As can be seen from the following graph, there has been very little movement in the “health” of Australian advisory firms in this critical area over the period 2007-2010.

One in three practices were assessed to be less than Fit (albeit against a quite stringent judging criteria) and 19% were rated as Poor or Average Health.

So what is contributing to these results? Of course it is always dangerous to generalise, and each business is unique and hence the challenges and solutions will vary between practices, we were able to identify the following flaws in many operational compliance regimes.

In the case of a dispute (and if a client’s recollection is different to the adviser’s), the quality of the file notes can bolster or destroy a case – let’s hope this does not become an expensive problem for the one in four advisers who are not currently file noting all of their client interations.

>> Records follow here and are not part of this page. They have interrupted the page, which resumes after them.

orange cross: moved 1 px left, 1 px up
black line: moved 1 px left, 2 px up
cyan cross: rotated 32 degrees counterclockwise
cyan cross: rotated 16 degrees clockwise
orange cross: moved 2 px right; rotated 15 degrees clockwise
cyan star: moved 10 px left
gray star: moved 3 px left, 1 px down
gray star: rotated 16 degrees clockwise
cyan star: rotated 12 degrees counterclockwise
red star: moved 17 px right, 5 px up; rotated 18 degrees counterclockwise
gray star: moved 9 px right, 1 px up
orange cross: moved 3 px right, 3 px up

And, while such action is thankfully quite unlikely, in the situation where the original adviser has subsequently left the business, thorough files notes will allow someone else within the practice to deal confidently and competently with the client.

While outsourcing certain operations can be a prudent and cost effective business model, the practice principals still remain ultimately responsible for what their outsource partners do. They need to ensure that they can demonstrate that they have in place appropriate measures and processes to select suitable providers; monitor their performance and deal with any actions which may lead to a service breach. It becomes incredibly difficult (if not impossible) to do this if the relationship is not underpinned by a signed agreement.

Regardless of the FoFA reforms that are eventually passed into law, every licensee and advisory practice in the country will need to review their business systems and process and ensure they are operating within the requirements of the new framework. This may also present the ideal opportunity for them to address these issues.